Thank you. Thank you, guys. Great good news in the release. Let me start with the first on the fourth quarter. You know, the downtick in guidance that you talked about, Chris, how much of that is more about SS&T business because the commodity prices are coming down versus the beverage solution? I know there's a volume that impacts the beverage solution, but just curious to know, like, if you could help us understand, like, you know, is it more about the commodity prices, more about the volume? Just curious to know.

Chris Pledger
CFO, Westrock Coffee Company

No, it's more about the volume in Beverage Solutions. The SS&T business has really kind of chugged along this year exactly where we expected it to be in terms of the kind of financial performance. I think it's all around volume and Beverage Solutions.

Sarang Vora
Analyst, Telsey Advisory Group

That's great. You know, when it's great to see the acceleration in phase two, but you know, as you start, like, you know, the process of ordering the equipment, are you seeing any supply chain issues with the manufacturing right now, or you still remain on track for opening in the first half? The phase two, will it also open along with in 2024, or will it be a 2025 end, the phase two opening? Just curious.

Scott Ford
Co-founder and CEO, Westrock Coffee Company

We are at this moment in time on time and on budget for first half of 2024 opening of Conway. Roughly 70% of all of that original phase one volume is under contract. We are opening phase two marketing officially this afternoon after this call. Most of that will come on in late 2024, so you won't see it impact the 2024 numbers, but you will see in 2025 and 2026 EBITDA that under our original thinking, which was all outside of the guesstimates we had to do over the three-year forecast period for our filings, we're talking about EBITDA that we expected to bring on in maybe 2027, 2028, 2029. We're talking about bringing some of that on now in 2025, 2026.

It is additive to the 256 numbers as those assets come on late 2024 is our current thinking. The other material thing in Conway, and we put out a smaller press release on this last week, is that we have brought in two really world-class manufacturing executives, including to be the VP & GM, if you will, of the Conway facility. We went out after the world's finest plant operating leader in the ready-to-drink space that had done these exact products for these exact types of customers in the can and bottle and extract world. Cedric Smith joined our team about six weeks ago now, previously with another firm that did similar kinds of canning and bottling. Nicolas Lorenz has joined us from a large plastic operation in Germany.

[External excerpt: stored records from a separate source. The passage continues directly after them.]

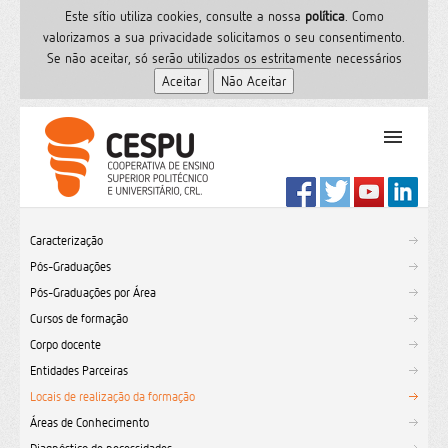
Este sítio utiliza cookies, consulte a nossa
polí­tica
. Como
valorizamos a sua privacidade solicitamos o seu consentimento.
Se não aceitar, só serão utilizados os estritamente necessários
PT
Início
Caracterização
Ensino Superior
Pós-Graduações
Formação
Pós-Graduações por Área
Serviços de Saúde
Cursos de formação
CESPU
Corpo docente
Entidades Parceiras
Sites do grupo
Locais de realização da formação
Utilizador
Áreas de Conhecimento
Contactos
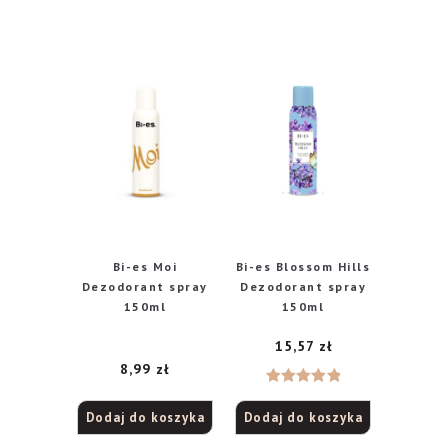
Bi-es Moi
Bi-es Blossom Hills
Dezodorant spray
Dezodorant spray
150ml
150ml
15,57
zł
8,99
zł
Oceniono
Dodaj do koszyka
Dodaj do koszyka
5.00
na 5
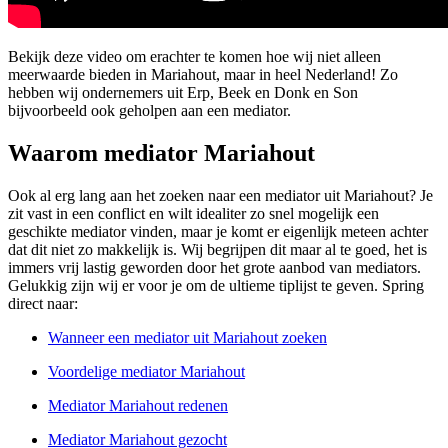
Bekijk deze video om erachter te komen hoe wij niet alleen
meerwaarde bieden in Mariahout, maar in heel Nederland! Zo
hebben wij ondernemers uit Erp, Beek en Donk en Son
bijvoorbeeld ook geholpen aan een mediator.
Waarom mediator Mariahout
Ook al erg lang aan het zoeken naar een mediator uit Mariahout? Je
zit vast in een conflict en wilt idealiter zo snel mogelijk een
geschikte mediator vinden, maar je komt er eigenlijk meteen achter
dat dit niet zo makkelijk is. Wij begrijpen dit maar al te goed, het is
immers vrij lastig geworden door het grote aanbod van mediators.
Gelukkig zijn wij er voor je om de ultieme tiplijst te geven. Spring
direct naar:
Wanneer een mediator uit Mariahout zoeken
Voordelige mediator Mariahout
Mediator Mariahout redenen
Mediator Mariahout gezocht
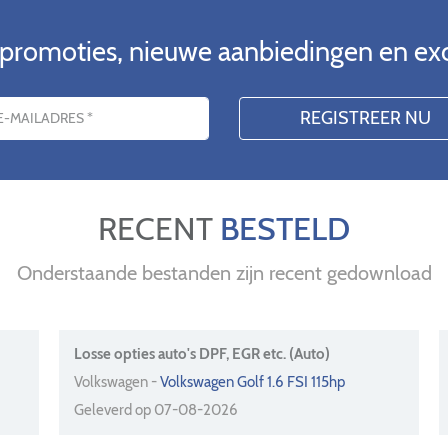
 promoties, nieuwe aanbiedingen en ex
RECENT
BESTELD
Onderstaande bestanden zijn recent gedownload
Losse opties auto's DPF, EGR etc. (Auto)
Volkswagen -
Volkswagen Golf 1.6 FSI 115hp
Geleverd op 07-08-2026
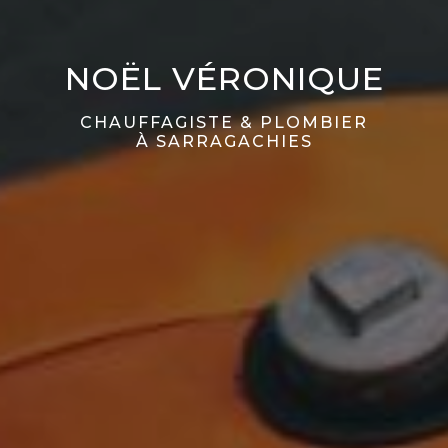
NOËL VÉRONIQUE
CHAUFFAGISTE & PLOMBIER
À SARRAGACHIES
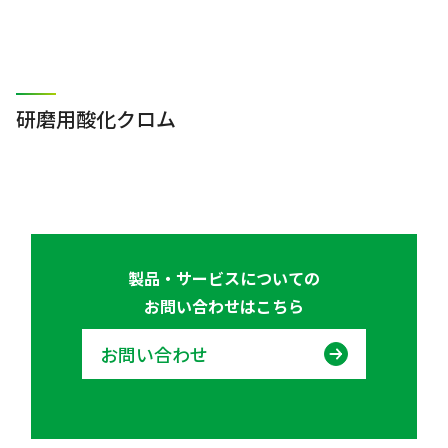
研磨用酸化クロム
製品・サービスについての
お問い合わせはこちら
お問い合わせ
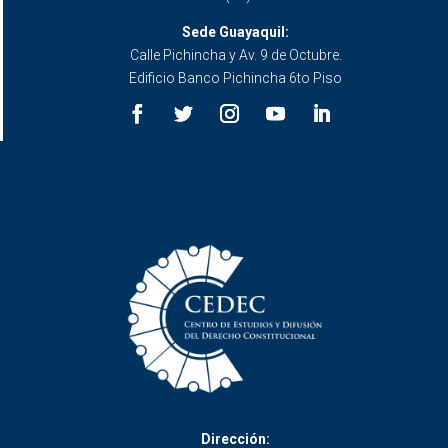
Sede Guayaquil:
Calle Pichincha y Av. 9 de Octubre.
Edificio Banco Pichincha 6to Piso
Dirección:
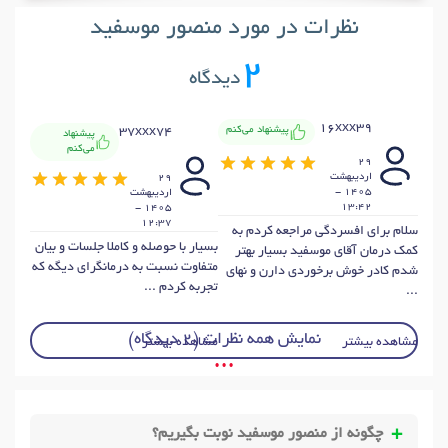
نظرات در مورد منصور موسفید
2
دیدگاه
16xxx39
پیشنهاد می‌کنم
37xxx74
پیشنهاد
می‌کنم
29
ارديبهشت
29
1405 -
ارديبهشت
13:42
1405 -
12:37
سلام برای افسردگی مراجعه کردم به
بسیار با حوصله و کاملا جلسات و بیان
کمک درمان آقای موسفید بسیار بهتر
متفاوت نسبت به درمانگرای دیگه که
شدم کادر خوش برخوردی دارن و نهای
تجربه کردم ...
...
نمایش همه نظرات (2 دیدگاه)
مشاهده بیشتر
مشاهده بیشتر
• • •
چگونه از منصور موسفید نوبت بگیریم؟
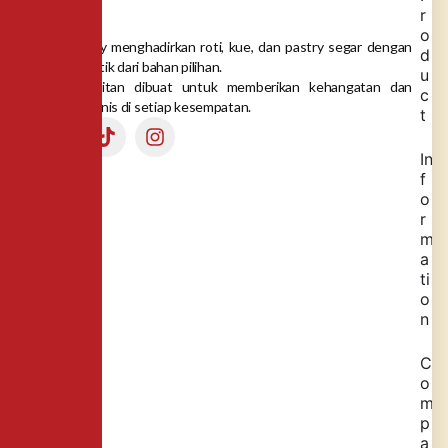
r
o
Dea Bakery menghadirkan roti, kue, dan pastry segar dengan
d
rasa autentik dari bahan pilihan.
u
Setiap gigitan dibuat untuk memberikan kehangatan dan
c
momen manis di setiap kesempatan.
t
In
f
o
r
m
a
ti
o
n
C
o
m
p
a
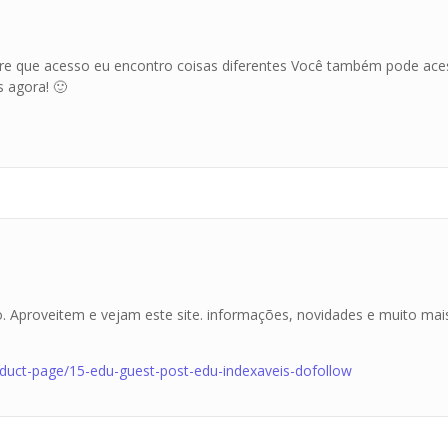
pre que acesso eu encontro coisas diferentes Você também pode aces
 agora! 🙂
o. Aproveitem e vejam este site. informações, novidades e muito mai
duct-page/15-edu-guest-post-edu-indexaveis-dofollow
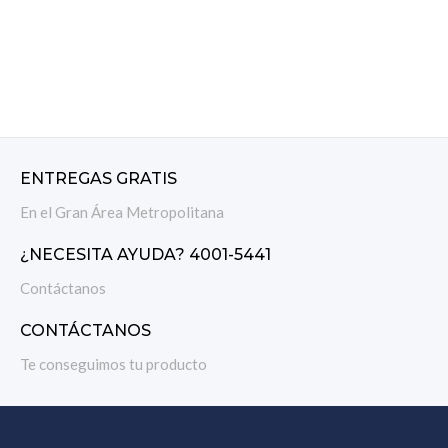
ENTREGAS GRATIS
En el Gran Área Metropolitana
¿NECESITA AYUDA? 4001-5441
Contáctanos
CONTÁCTANOS
Te conseguimos tu producto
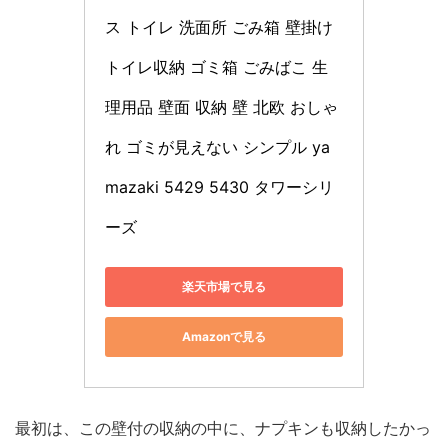
ス トイレ 洗面所 ごみ箱 壁掛け 
トイレ収納 ゴミ箱 ごみばこ 生
理用品 壁面 収納 壁 北欧 おしゃ
れ ゴミが見えない シンプル ya
mazaki 5429 5430 タワーシリ
ーズ
楽天市場で見る
Amazonで見る
最初は、この壁付の収納の中に、ナプキンも収納したかっ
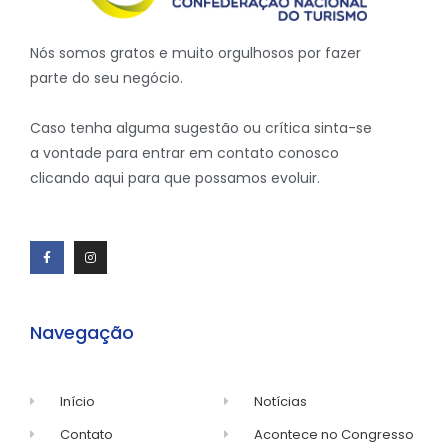
Nós somos gratos e muito orgulhosos por fazer
parte do seu negócio.
Caso tenha alguma sugestão ou crítica sinta-se
a vontade para entrar em contato conosco
clicando aqui para que possamos evoluir.
Navegação
Início
Notícias
Contato
Acontece no Congresso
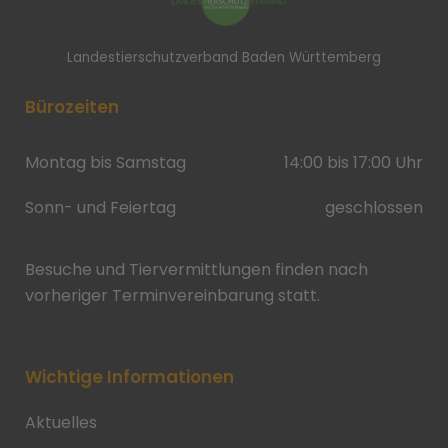
Landestierschutzverband Baden Württemberg
Bürozeiten
Montag bis Samstag
14:00 bis 17:00 Uhr
Sonn- und Feiertag
geschlossen
Besuche und Tiervermittlungen finden nach
vorheriger Terminvereinbarung statt.
Wichtige Informationen
Aktuelles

He is a world-class seasoned executive, and those two guys are now putting together the team. We've got about a 10 or 12-person senior leadership team in Conway from quality, product development, safety, et cetera, and they're putting that team together. All of that is on time and on schedule as well right now, and we are thrilled to have those two guys and several people that they're bringing on board already.

Sarang Vora
Analyst, Telsey Advisory Group

That's great. Good luck with the progress.

Operator

Thank you. I see no further questions in the queue. I would now like to turn the conference back to Scott Ford for closing remarks.

Scott Ford
Co-founder and CEO, Westrock Coffee Company

All right. Well, we appreciate your interest. We appreciate your support. We'll be around to follow up with questions through the normal course. I think we're gonna be at the Stephens Conference in Nashville on Wednesday, and we look forward to conversations with you as we go into the end of the year. Thanks so much.

Operator

This concludes today's conference call. Thank you all for participating. You may now disconnect and have a pleasant day.